EXERCISE AIM: Scan the records for "zamların" and copy each line that contains it.

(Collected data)
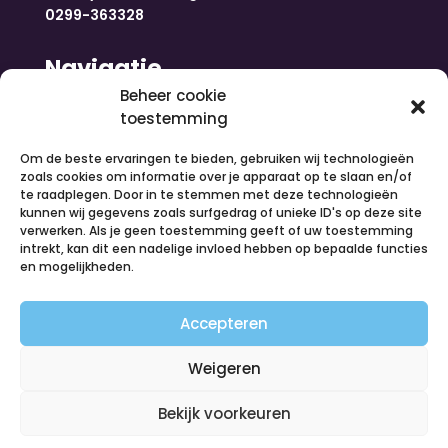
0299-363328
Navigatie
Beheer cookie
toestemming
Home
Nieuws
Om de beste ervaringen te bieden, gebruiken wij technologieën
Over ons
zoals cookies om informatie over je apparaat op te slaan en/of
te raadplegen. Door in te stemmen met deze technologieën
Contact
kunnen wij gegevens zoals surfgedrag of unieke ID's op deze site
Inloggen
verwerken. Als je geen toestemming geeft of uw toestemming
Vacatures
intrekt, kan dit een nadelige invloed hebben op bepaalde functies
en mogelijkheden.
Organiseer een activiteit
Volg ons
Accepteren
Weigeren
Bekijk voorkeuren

...

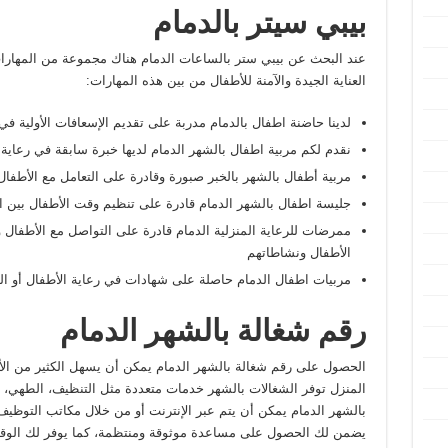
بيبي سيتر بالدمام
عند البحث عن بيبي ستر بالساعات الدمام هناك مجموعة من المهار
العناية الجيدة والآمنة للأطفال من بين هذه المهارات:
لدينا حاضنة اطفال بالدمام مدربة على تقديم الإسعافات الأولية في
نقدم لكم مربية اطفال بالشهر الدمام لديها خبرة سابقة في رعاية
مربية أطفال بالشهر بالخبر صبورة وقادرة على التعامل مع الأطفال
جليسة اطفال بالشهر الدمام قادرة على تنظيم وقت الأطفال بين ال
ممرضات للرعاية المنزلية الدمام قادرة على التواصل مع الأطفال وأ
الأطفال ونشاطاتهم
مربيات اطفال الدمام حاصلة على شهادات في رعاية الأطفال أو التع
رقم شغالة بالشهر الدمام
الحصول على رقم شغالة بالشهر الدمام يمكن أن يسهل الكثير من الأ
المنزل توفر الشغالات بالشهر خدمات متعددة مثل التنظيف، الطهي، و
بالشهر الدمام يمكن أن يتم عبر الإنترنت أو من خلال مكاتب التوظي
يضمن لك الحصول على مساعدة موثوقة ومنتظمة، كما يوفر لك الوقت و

---

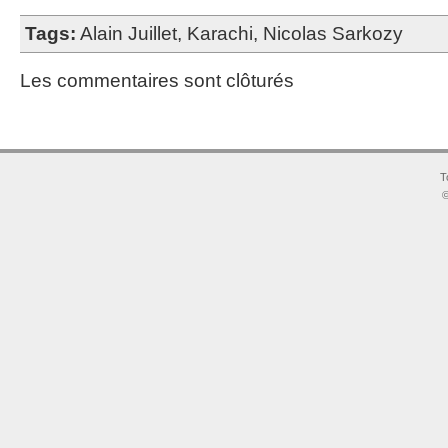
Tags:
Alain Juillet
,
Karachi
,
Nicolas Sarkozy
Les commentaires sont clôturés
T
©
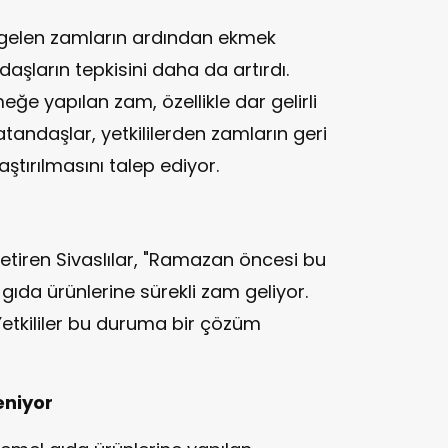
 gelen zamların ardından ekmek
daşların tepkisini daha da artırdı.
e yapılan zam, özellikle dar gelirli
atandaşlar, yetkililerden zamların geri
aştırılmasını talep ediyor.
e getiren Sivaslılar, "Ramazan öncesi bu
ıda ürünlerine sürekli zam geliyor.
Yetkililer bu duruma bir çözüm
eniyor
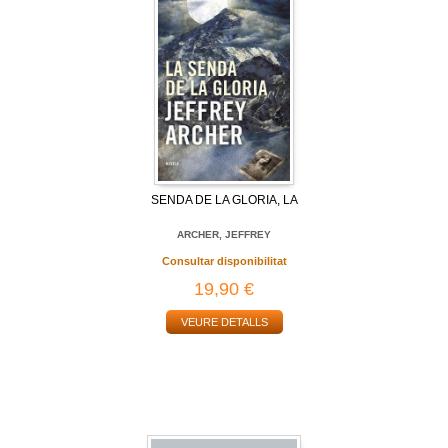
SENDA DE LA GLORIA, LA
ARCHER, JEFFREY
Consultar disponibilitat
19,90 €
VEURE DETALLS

RESULT FOR THIS EXERCISE:
 gelen zamların ardından ekmek
atandaşlar, yetkililerden zamların geri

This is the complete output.